Egyptian Temple
© Courtesy of Minister of State for AntiquitiesLions and sphinxes line the processional way to the temple at Madinet Madi.
Egyptian authorities put another archaeological site on the country's tourist map yesterday by opening a visitor center at Madinet Madi in the Fayoum region south of Cairo.

Founded during the reigns of Amenemhat III (about 1859-1813 B.C.) and Amenemhat IV (about 1814-1805 B.C.) of the 12th Dynasty, Madinet Madi contains the ruins of the only Middle Kingdom temple in Egypt.

Approached by a paved processional way lined by lions and sphinxes, the temple was dedicated to the cobra-headed goddess Renenutet, and the crocodile-headed god, Sobek of Scedet, patron god of the region.

Now almost forgotten by tourists, the site was swarming with pilgrims in ancient times.

Indeed, 10 Coptic churches dating from the 5th to 7th centuries and the remains of a Ptolemaic temple dedicated to the crocodile god were unearthed in the past decades by renowned Egyptologist Edda Bresciani of Pisa University, who has been excavating the area since 1978.

Discovered more than 10 years ago, the temple featured a unique barrel-vaulted structure which was used for the incubation of crocodile eggs.

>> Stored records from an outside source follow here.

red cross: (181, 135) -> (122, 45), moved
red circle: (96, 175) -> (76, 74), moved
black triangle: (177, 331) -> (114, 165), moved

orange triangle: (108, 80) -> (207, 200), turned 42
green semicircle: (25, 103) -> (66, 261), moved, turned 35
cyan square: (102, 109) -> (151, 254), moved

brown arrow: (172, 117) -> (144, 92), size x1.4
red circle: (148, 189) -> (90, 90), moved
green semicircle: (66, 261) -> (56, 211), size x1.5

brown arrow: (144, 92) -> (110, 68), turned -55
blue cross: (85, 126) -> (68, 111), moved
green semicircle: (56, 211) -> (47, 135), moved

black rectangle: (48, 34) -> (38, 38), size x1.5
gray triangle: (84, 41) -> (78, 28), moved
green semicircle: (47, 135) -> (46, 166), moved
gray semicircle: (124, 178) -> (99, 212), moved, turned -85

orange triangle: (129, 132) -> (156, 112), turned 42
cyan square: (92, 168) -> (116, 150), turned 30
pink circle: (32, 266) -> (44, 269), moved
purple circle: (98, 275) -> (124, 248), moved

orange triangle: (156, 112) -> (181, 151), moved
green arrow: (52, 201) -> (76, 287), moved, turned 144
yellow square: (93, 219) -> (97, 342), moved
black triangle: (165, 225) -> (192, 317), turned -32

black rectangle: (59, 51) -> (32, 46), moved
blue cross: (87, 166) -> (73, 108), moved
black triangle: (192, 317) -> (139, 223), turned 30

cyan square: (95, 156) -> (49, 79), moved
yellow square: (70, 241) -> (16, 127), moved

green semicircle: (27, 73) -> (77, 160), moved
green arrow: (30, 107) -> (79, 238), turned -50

According to Bresciani, the structure was basically a nursery for sacred crocodiles. Her team found dozens of eggs in different stages of maturation in a hole covered with a layer of sand. In the adjacent room, the archaeologist found a perfectly preserved pool.

Crocodile Eggs
© Courtesy of Minister of State for Antiquities
"As they came out from the eggs, the crocodiles were kept in the pool," Bresciani wrote in the excavation report.

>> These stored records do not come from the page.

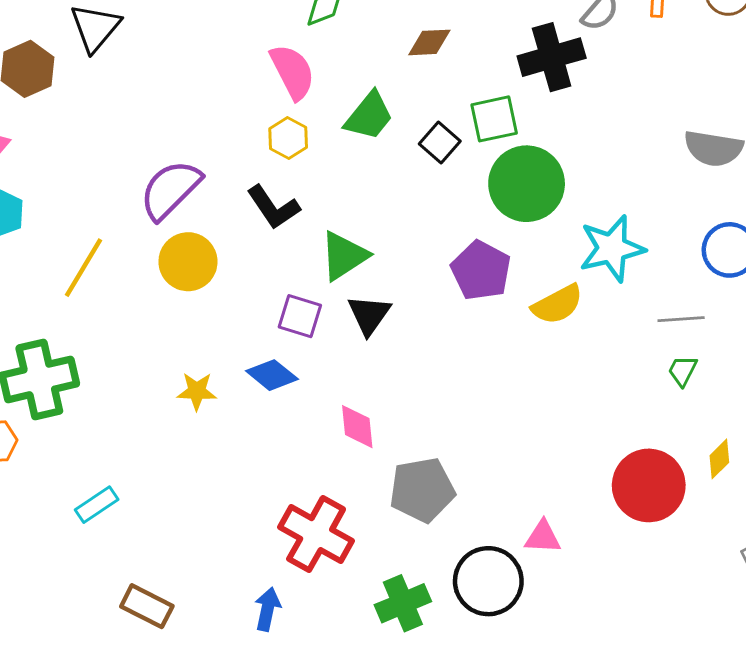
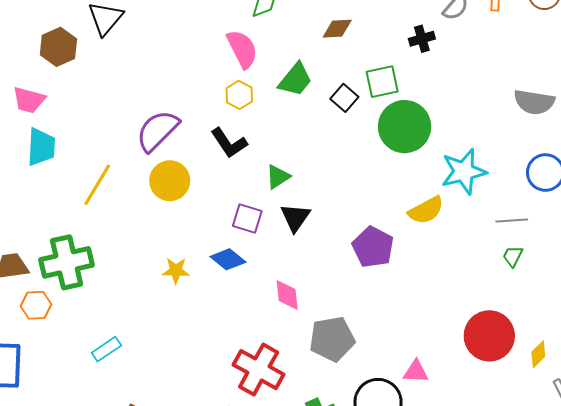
black cross: (552, 57) -> (422, 39), size x0.6
green triangle: (344, 256) -> (278, 177), size x0.7
purple pentagon: (481, 271) -> (373, 247), moved
yellow diamond: (719, 459) -> (538, 354), moved

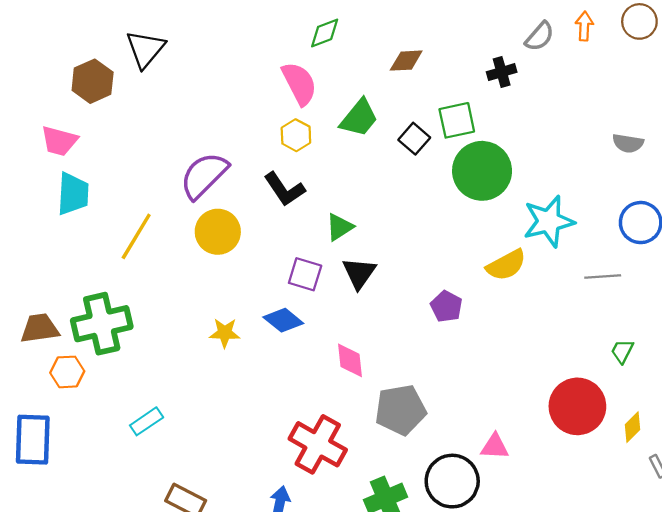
gray semicircle: (534, 102) -> (628, 143), size x0.7
purple pentagon: (373, 247) -> (446, 306), size x0.7
green trapezoid: (513, 256) -> (622, 351), moved

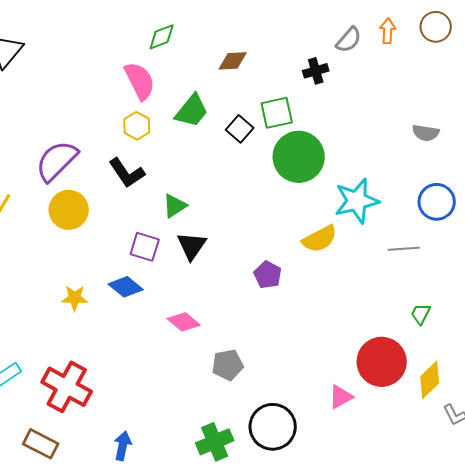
pink diamond: (350, 360) -> (184, 322), turned -44
gray pentagon: (400, 410) -> (228, 365), size x0.7
yellow diamond: (633, 427) -> (430, 380), size x1.4
red cross: (318, 444) -> (67, 387), moved
pink triangle: (495, 447) -> (341, 397), moved, turned -32

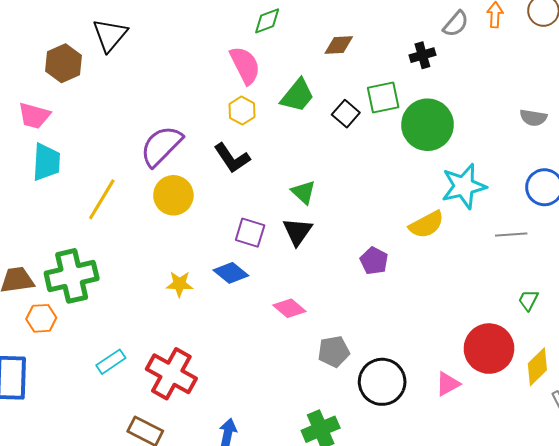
green circle: (299, 157) -> (427, 125), moved
green triangle: (175, 206) -> (303, 192), moved, turned -44
black circle: (273, 427) -> (382, 382), moved

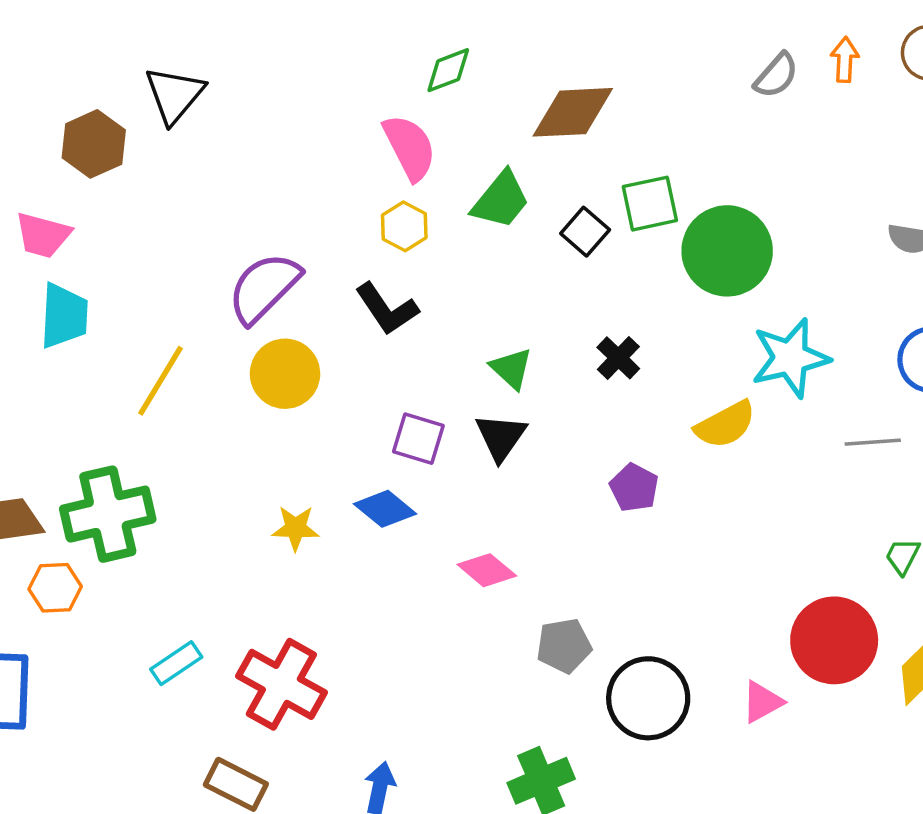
brown diamond: (339, 45) -> (573, 112), size x1.6
black cross: (422, 55) -> (618, 358), moved, turned -30

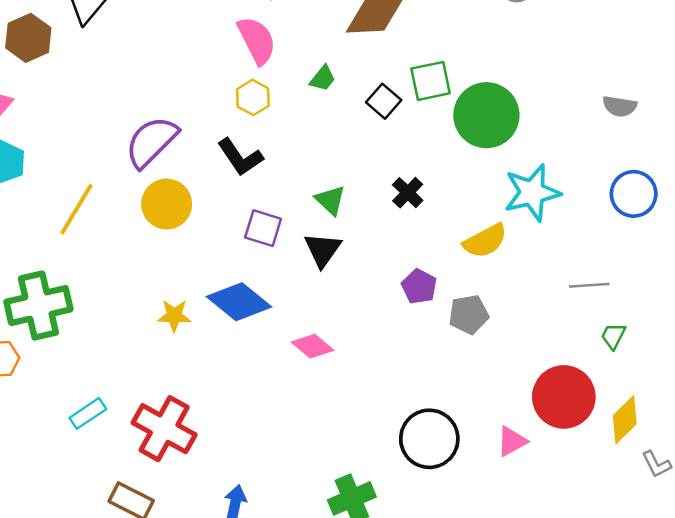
green trapezoid: (501, 200) -> (323, 78), size x0.6
purple square: (418, 439) -> (263, 228), moved
gray line: (873, 442) -> (589, 285), moved
blue diamond: (385, 509) -> (239, 302), size x1.4
gray pentagon: (564, 646) -> (469, 314), moved

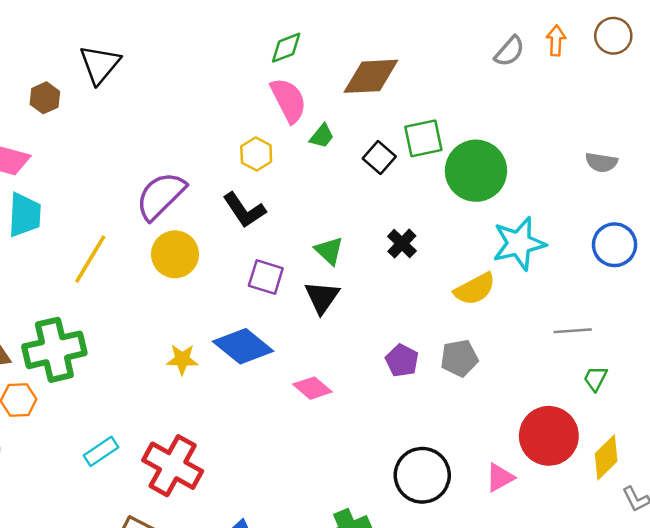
brown hexagon: (28, 38) -> (45, 98), size x0.7
pink semicircle: (257, 40) -> (288, 100), moved
purple pentagon: (419, 287) -> (402, 361), moved

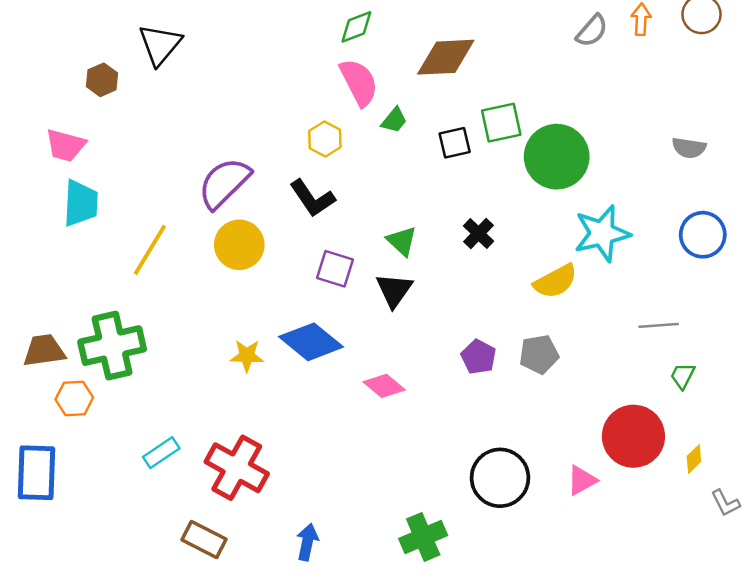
black square: (379, 158) -> (455, 143), turned 36
yellow diamond: (606, 457) -> (694, 459), size x0.6

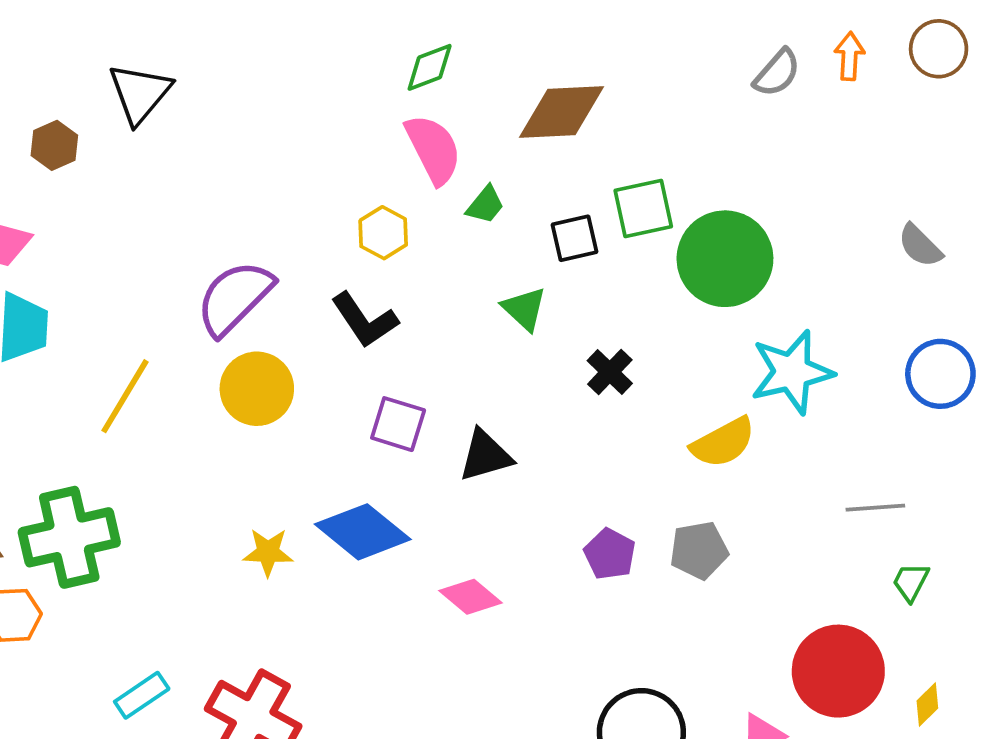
gray semicircle: (689, 148) -> (920, 246), turned 36
green triangle: (402, 241) -> (524, 309), moved
black triangle: (394, 290) -> (485, 456), turned 39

According to Bresciani, the crocodiles were bred only to be killed. As they were embalmed, they were sold to pilgrims to the Sobek temple.

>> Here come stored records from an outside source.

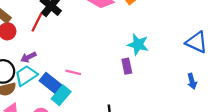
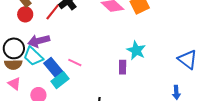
purple arrow: (28, 57) -> (39, 41), size x1.5
cyan trapezoid: (26, 76) -> (33, 56), turned -115

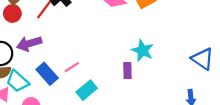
cyan trapezoid: (33, 56) -> (18, 81), moved
pink line: (75, 62) -> (72, 67), turned -56
cyan rectangle: (60, 80) -> (87, 90), moved

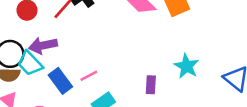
cyan star: (143, 51) -> (186, 66), moved
cyan trapezoid: (18, 81) -> (30, 63), moved

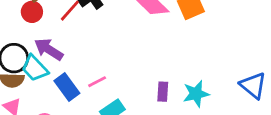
purple arrow: (43, 45) -> (49, 49), turned 44
cyan star: (186, 66) -> (196, 94), moved, turned 30

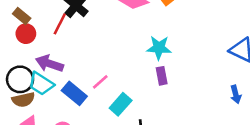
cyan star: (196, 94) -> (159, 48), moved, turned 30

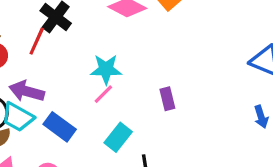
cyan star: (159, 48) -> (106, 69), moved
pink line: (100, 82) -> (103, 94), moved

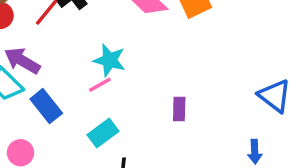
purple rectangle: (167, 99) -> (179, 109), moved

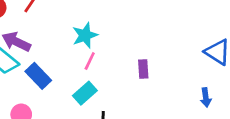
cyan star: (109, 60) -> (85, 35), turned -30
pink line: (100, 85) -> (90, 61), moved, turned -30

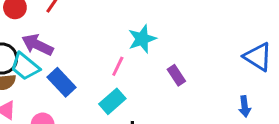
cyan star: (85, 35) -> (142, 39), moved
purple rectangle: (143, 69) -> (176, 75), turned -30

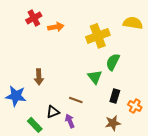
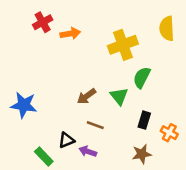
yellow semicircle: (133, 23) -> (167, 29), turned -102
brown arrow: (39, 77) -> (87, 96), moved, turned 56
blue star: (16, 96) -> (24, 105), moved
purple arrow: (70, 121) -> (88, 151), turned -48

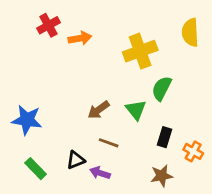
green rectangle: (44, 156) -> (36, 169), moved

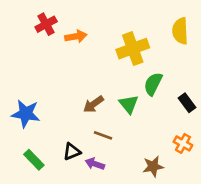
black rectangle: (164, 137) -> (187, 103), moved, turned -54

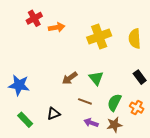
yellow semicircle: (180, 31) -> (135, 39), moved
green semicircle: (153, 84) -> (114, 102), moved
brown line: (103, 135) -> (85, 101), moved
purple arrow: (95, 164) -> (91, 123), moved

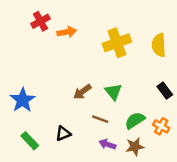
blue star: (19, 85) -> (23, 100), turned 30
green semicircle: (114, 102) -> (135, 120), turned 30

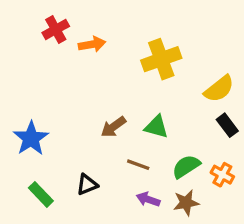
yellow semicircle: (159, 45) -> (219, 89), moved, turned -125
green triangle: (113, 92) -> (156, 127), turned -36

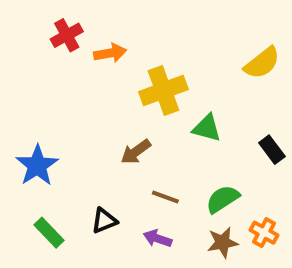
yellow cross: (161, 59) -> (163, 91), moved
yellow semicircle: (219, 89) -> (262, 63), moved
green triangle: (156, 127) -> (207, 128), moved
orange cross: (222, 175) -> (264, 233), moved
purple arrow: (148, 199) -> (157, 238), moved

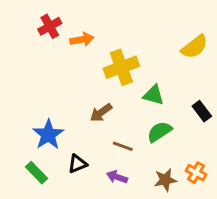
blue star: (37, 166) -> (48, 135), moved
green semicircle: (223, 199) -> (159, 132), moved

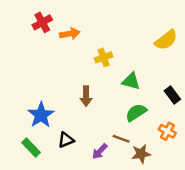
yellow cross: (121, 67) -> (104, 57), size x0.6
brown arrow: (101, 113) -> (86, 96), turned -54
brown line: (123, 146) -> (121, 139), moved
orange cross: (196, 173) -> (167, 131), moved
purple arrow: (117, 177) -> (100, 151), turned -66

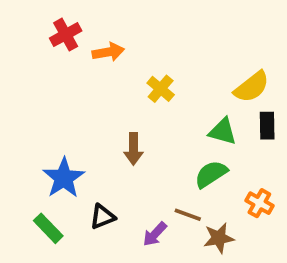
yellow semicircle: (166, 40) -> (252, 87), moved
yellow cross: (104, 57) -> (161, 89), turned -30
green triangle: (131, 81) -> (223, 131), moved
black rectangle: (172, 95) -> (267, 126), moved, turned 36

Further evidence for the sacred crocodile business came from a nearby building, which contained another pool and other 60 crocodile eggs.

Almost forgotten in modern times, with its monuments appearing and disappearing with the windblown desert sand, Medinet Madi is now at the center of a development project which aims to preserve the site and make it a more tourist-friendly visitor destination.

The plan, funded by a €3,5-million ($5-million) grant from the Ministry of Foreign Affairs in Italy, has "successfully cleared the archaeological site of intrusive sand and restored its monuments," Zahi Hawass, Minister of State for Antiquities Affairs, said in a statement.

"Comprehensive archaeological survey and mapping of the site have also been undertaken, as has the building of a visitor center and eco-lodge as well," Hawass said.